Richard Ravitch was announced earlier this year to be the chairman of a committee that would investigate and propose plans to help the New York City MTA get out of its debt and back to better financial standing in both the short and long terms. He was appointed by Governor David Patterson mainly due to his prior appointment in the 1970's to head a similar committee to do the same thing. Back then, the MTA suffered from a lack of investment, bringing unreliable service, deteriorating stations and trains, and along with these, crime. However, his recommendations then helped bring the MTA back to a "State of Good Repair."
This Thursday (today), he presented his findings which were supposed to "spread the burden" amongst the working, middle, and upper classes. In addition, it would affect every commuter in the region that worked or lived in New York City. His proposals included an 8% fare hike for next year, compared to the MTA Board's proposed 25% hike; tolls on all of the currently free East & Harlem River crossings (~$1 billion); a commuter tax (~$1.5 billion) while establishing a Capital Finance Authority and other recommendations.
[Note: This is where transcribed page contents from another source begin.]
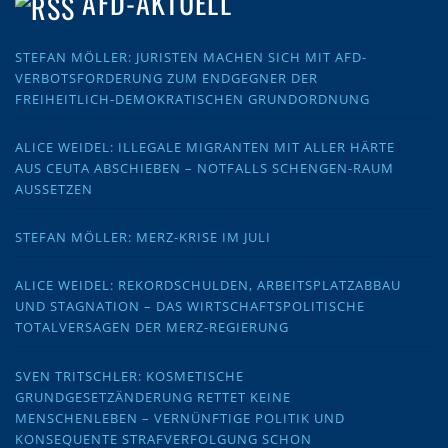
AFD-AKTUELL
STEFAN MÖLLER: JURISTEN MACHEN SICH MIT AFD-
VERBOTSFORDERUNG ZUM ENDGEGNER DER
FREIHEITLICH-DEMOKRATISCHEN GRUNDORDNUNG
ALICE WEIDEL: ILLEGALE MIGRANTEN MIT ALLER HÄRTE
AUS CEUTA ABSCHIEBEN – NOTFALLS SCHENGEN-RAUM
AUSSETZEN
STEFAN MÖLLER: MERZ-KRISE IM JULI
ALICE WEIDEL: REKORDSCHULDEN, ARBEITSPLATZABBAU
UND STAGNATION – DAS WIRTSCHAFTSPOLITISCHE
TOTALVERSAGEN DER MERZ-REGIERUNG
SVEN TRITSCHLER: KOSMETISCHE
GRUNDGESETZÄNDERUNG RETTET KEINE
MENSCHENLEBEN – VERNÜNFTIGE POLITIK UND
KONSEQUENTE STRAFVERFOLGUNG SCHON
He stated that these proposals "came as a whole," and were not separate deals. The Governor, Mayor Bloomberg, and the MTA lauded the plan.
However, the politicians were at their usual game of whining and stupidity. Moments after the press conference ended, people such as Rep. Anthony Weiner blasted the plan by stating that it was "the same old answer" and that "Ravitch is basically an MTA insider." He also said that the plan was not available online but after a reporter pointed out that it was, he played the class card by saying that it was unfair that the general public could not get access to it. Yet when he was questioned on what proposals he had in mind to save the MTA, he declined to comment. Makes me wish I had not voted for him this past election.
This plan will surely face skepticism, as it already has, although my hope is that with the Straphangers Campaign and some politicians on board will ultimately force politicians to realize: an underfunded mass transit system is a dead one. After all, there is a reason why the city's subway and buses are called the "lifeblood of the city."